══ TASK MATERIAL ══

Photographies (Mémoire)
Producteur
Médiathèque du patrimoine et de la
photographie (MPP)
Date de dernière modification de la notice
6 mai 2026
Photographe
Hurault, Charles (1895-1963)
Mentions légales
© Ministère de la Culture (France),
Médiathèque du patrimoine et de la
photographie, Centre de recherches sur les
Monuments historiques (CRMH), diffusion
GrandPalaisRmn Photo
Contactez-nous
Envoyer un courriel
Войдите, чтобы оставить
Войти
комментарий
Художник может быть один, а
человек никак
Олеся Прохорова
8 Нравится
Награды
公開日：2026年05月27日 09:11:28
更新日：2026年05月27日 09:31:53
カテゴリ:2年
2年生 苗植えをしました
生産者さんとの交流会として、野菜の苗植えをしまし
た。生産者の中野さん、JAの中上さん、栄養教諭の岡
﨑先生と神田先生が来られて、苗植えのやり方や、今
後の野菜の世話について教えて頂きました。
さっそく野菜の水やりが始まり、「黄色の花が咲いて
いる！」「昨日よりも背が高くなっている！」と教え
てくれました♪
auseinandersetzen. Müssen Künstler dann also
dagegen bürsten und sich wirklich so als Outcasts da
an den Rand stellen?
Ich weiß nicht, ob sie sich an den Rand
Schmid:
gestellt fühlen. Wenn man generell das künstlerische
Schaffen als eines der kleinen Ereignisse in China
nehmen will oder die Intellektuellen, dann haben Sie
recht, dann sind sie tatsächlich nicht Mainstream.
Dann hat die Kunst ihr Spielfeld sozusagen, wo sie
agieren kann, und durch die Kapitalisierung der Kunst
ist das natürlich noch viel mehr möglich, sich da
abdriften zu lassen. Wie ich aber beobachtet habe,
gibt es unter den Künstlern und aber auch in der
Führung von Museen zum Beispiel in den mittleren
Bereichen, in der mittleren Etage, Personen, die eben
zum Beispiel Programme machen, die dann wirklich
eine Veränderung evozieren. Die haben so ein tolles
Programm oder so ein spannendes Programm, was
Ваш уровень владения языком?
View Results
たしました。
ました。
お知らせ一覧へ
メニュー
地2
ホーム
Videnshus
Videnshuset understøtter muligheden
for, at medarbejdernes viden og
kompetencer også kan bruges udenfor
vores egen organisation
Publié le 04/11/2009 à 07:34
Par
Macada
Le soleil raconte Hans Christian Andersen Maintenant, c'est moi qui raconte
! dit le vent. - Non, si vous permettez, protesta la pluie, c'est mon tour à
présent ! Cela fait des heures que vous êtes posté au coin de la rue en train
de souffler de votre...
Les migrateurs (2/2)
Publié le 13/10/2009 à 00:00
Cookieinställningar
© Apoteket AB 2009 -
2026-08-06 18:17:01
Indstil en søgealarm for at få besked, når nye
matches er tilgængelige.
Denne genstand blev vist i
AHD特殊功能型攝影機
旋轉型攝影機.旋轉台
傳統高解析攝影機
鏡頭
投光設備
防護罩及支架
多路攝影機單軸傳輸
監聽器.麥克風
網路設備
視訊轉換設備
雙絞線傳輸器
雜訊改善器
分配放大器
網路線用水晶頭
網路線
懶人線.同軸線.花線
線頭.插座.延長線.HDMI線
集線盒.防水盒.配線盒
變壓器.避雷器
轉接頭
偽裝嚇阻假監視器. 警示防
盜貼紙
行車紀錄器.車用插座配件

═══

▶ BRIEF
Tell how many lines in the records above contain "haben", giving the number and no other words.

▶ RESULT
2